Waking Sleeping Beauty | |
---|---|
Directed by | Don Hahn |
Produced by | Don Hahn Peter Schneider |
Written by | Patrick Pacheco |
Starring |
Roy E. Disney Michael Eisner Jeffrey Katzenberg Randy Cartwright Howard Ashman |
Narrated by | Don Hahn |
Music by | Chris P. Bacon |
Edited by | Ellen Keneshea Vartan Nazarian John Damien Ryan |
Production
company |
Stone Circle Pictures
|
Distributed by | Walt Disney Studios Motion Pictures |
Release date
|
|
Running time
|
85 minutes |
Country | United States |
Language | English |
Box office | $84,918 |
Waking Sleeping Beauty is a 2009 American documentary film directed by Disney film producer Don Hahn and produced by Hahn and former Disney executive Peter Schneider. The film documents the history of Walt Disney Feature Animation from 1984 to 1994, covering the rise of a period referred to as the Disney Renaissance.

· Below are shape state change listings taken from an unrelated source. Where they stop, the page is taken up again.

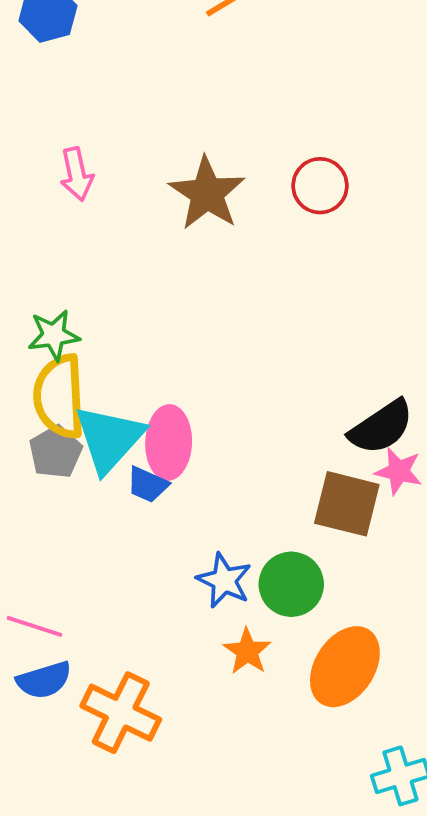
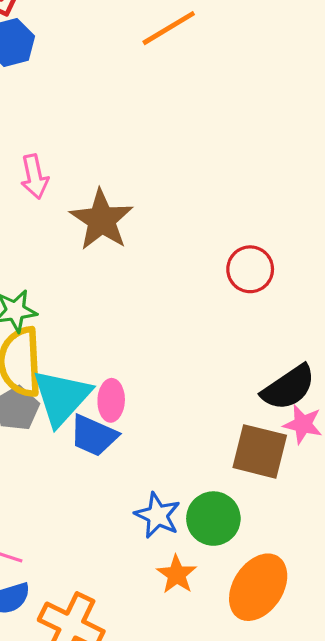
red circle: (320, 186) -> (250, 269), moved
brown star: (207, 193) -> (102, 220), moved
pink ellipse: (169, 442) -> (111, 400), size x0.7
blue trapezoid: (148, 485) -> (94, 435), size x1.4

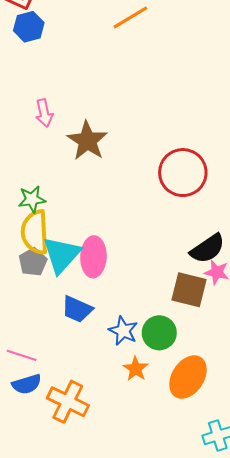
red circle: (250, 269) -> (183, 173), size x1.6
pink ellipse: (111, 400) -> (93, 257), size x1.5
blue trapezoid: (94, 435) -> (77, 309), moved

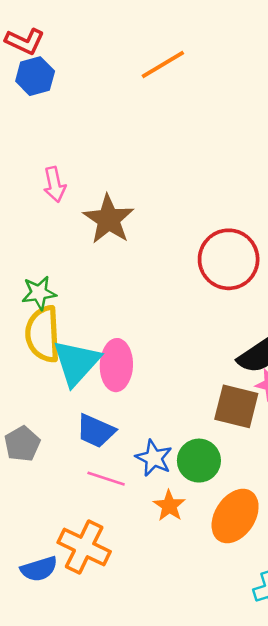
gray pentagon: (33, 262) -> (22, 444), moved
pink line: (22, 355) -> (106, 479), moved
blue semicircle: (27, 384) -> (39, 569), moved

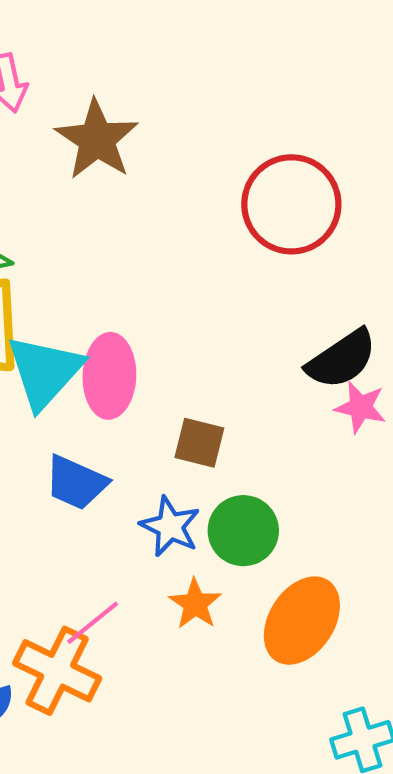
brown square: (236, 406) -> (199, 443), moved, size x0.7
pink line: (106, 479) -> (93, 623), moved, turned -57

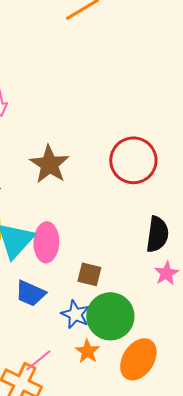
brown star: (97, 140) -> (49, 164), moved
black semicircle: (342, 359) -> (157, 234), turned -48
pink star: (360, 407) -> (166, 273), moved, turned 30
green circle: (243, 531) -> (110, 316), size x1.4

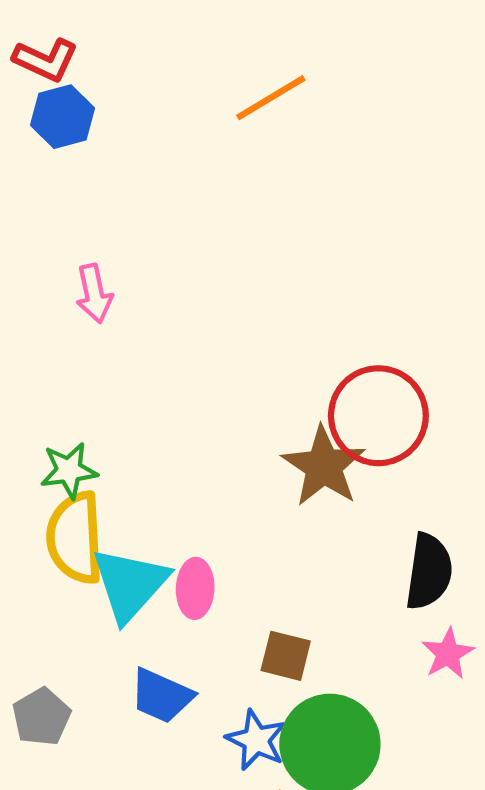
brown star: (49, 164) -> (324, 466), moved
pink ellipse: (46, 242) -> (195, 588), size x0.7

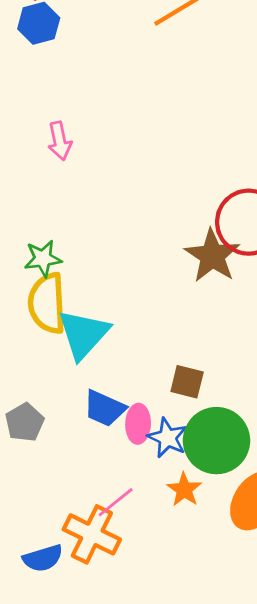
pink ellipse: (195, 588) -> (138, 424), moved

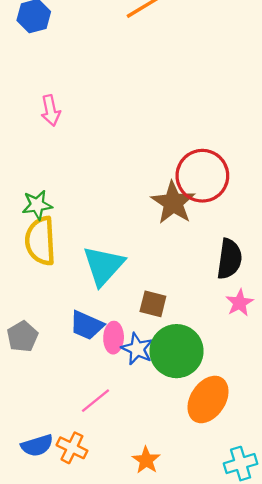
cyan triangle: (83, 334) -> (103, 266), moved
orange star: (184, 490) -> (146, 460), moved
orange cross: (92, 534) -> (72, 448), moved, size x0.7

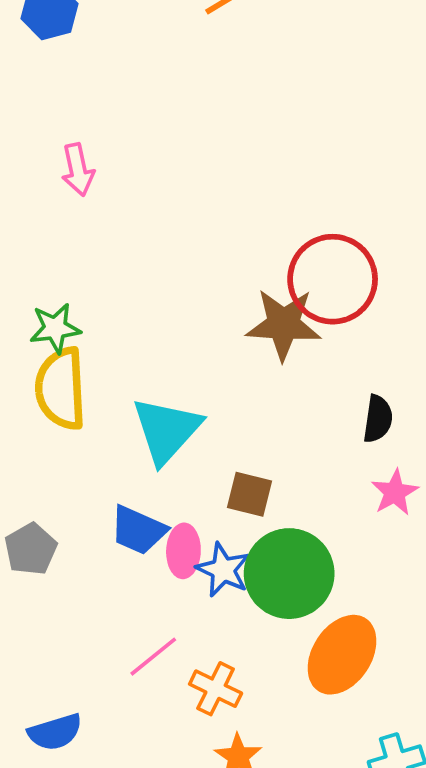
brown star: (173, 203) -> (283, 324), turned -30
black semicircle: (229, 259) -> (378, 419), size x0.7
orange cross: (72, 448) -> (216, 689), moved

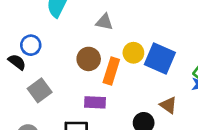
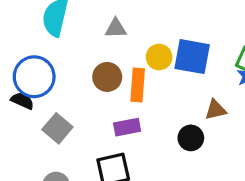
blue circle: (31, 45) -> (34, 77), size x1.6
brown triangle: (168, 105) -> (216, 110), turned -36

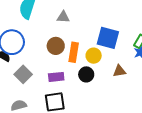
yellow circle: (159, 57) -> (94, 56), moved
purple rectangle: (127, 127) -> (56, 77), moved
black circle: (191, 138) -> (86, 74), moved

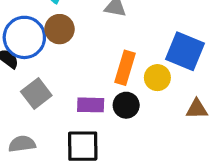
brown circle: (56, 46) -> (60, 29), moved
black circle: (86, 74) -> (126, 105), moved

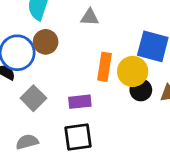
yellow circle: (157, 78) -> (133, 71), size x1.4
black circle: (126, 105) -> (141, 90), moved

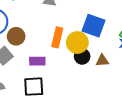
brown circle: (46, 42) -> (16, 36), moved

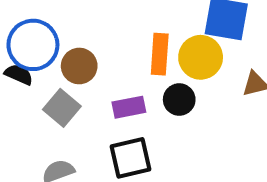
black circle: (82, 56) -> (179, 99), moved

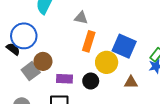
orange rectangle: (160, 54) -> (89, 41), moved
brown circle: (79, 66) -> (43, 61), moved

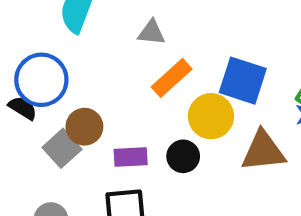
orange rectangle: (89, 41) -> (172, 78), turned 36
brown triangle: (131, 82) -> (263, 151), size x1.6

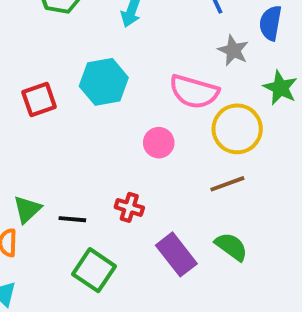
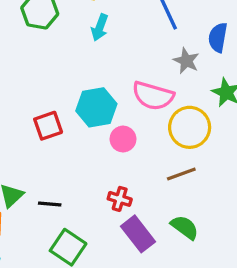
cyan hexagon: (104, 82) -> (96, 107), moved
red square: (39, 100) -> (48, 126), moved
red cross: (129, 207) -> (120, 199), moved

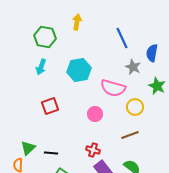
cyan arrow: (100, 27) -> (41, 67), moved
cyan hexagon: (96, 107) -> (79, 70), moved
yellow circle: (190, 127) -> (135, 107), size x0.7

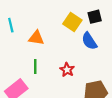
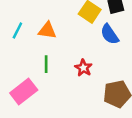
cyan line: (11, 25) -> (17, 30), moved, turned 40

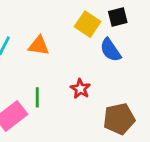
green line: (46, 64) -> (37, 97), moved

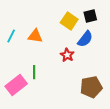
blue semicircle: (110, 50) -> (85, 39), turned -108
red star: (80, 89) -> (67, 55), moved

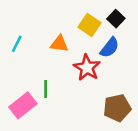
black square: (90, 16) -> (116, 19), turned -32
orange triangle: (35, 36) -> (59, 44), moved
red star: (67, 55) -> (87, 68), size x1.5

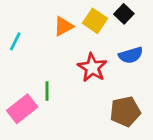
orange triangle: (59, 44) -> (63, 26), moved, turned -36
blue semicircle: (110, 48) -> (131, 55), moved, turned 35

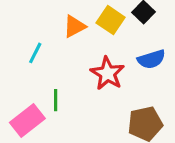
cyan line: (15, 41) -> (35, 53), moved

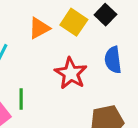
blue semicircle: (151, 59) -> (113, 60), turned 100

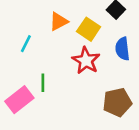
yellow square: (74, 22) -> (89, 29), moved

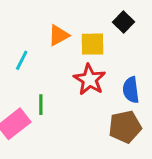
yellow square: (89, 29) -> (93, 44), turned -35
blue semicircle: (122, 49) -> (131, 90), moved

Unusually for a documentary film, Waking Sleeping Beauty uses no new on-camera interviews, instead relying primarily on archival interviews, press kit footage, in-progress and completed footage from the films being covered, and personal film/videos shot (often against company policy) by the employees of the animation studio.
Waking Sleeping Beauty debuted at the 2009 Telluride Film Festival, and played at film festivals across the country before its limited theatrical release on March 26, 2010 by Walt Disney Studios Motion Pictures.
The documentary is narrated by animator and film producer Don Hahn, with numerous audio interviews from company animators and executives.
The documentary begins in the early 1980s, when The Walt Disney Company was directed by Walt Disney's son-in-law Ron W. Miller. Many new animators had joined the company after graduating from CalArts, but were hired in a time where animation was considered a dying art. Roy E. Disney, Walt's nephew resigned from the company during a corporate takeover by Saul Steinberg, leading to Miller's ousting. Roy returned to the studio as vice-chairman of the board of directors and chairman of the animation department. Roy employed Michael Eisner and Frank Wells as the new chairman and President respectively.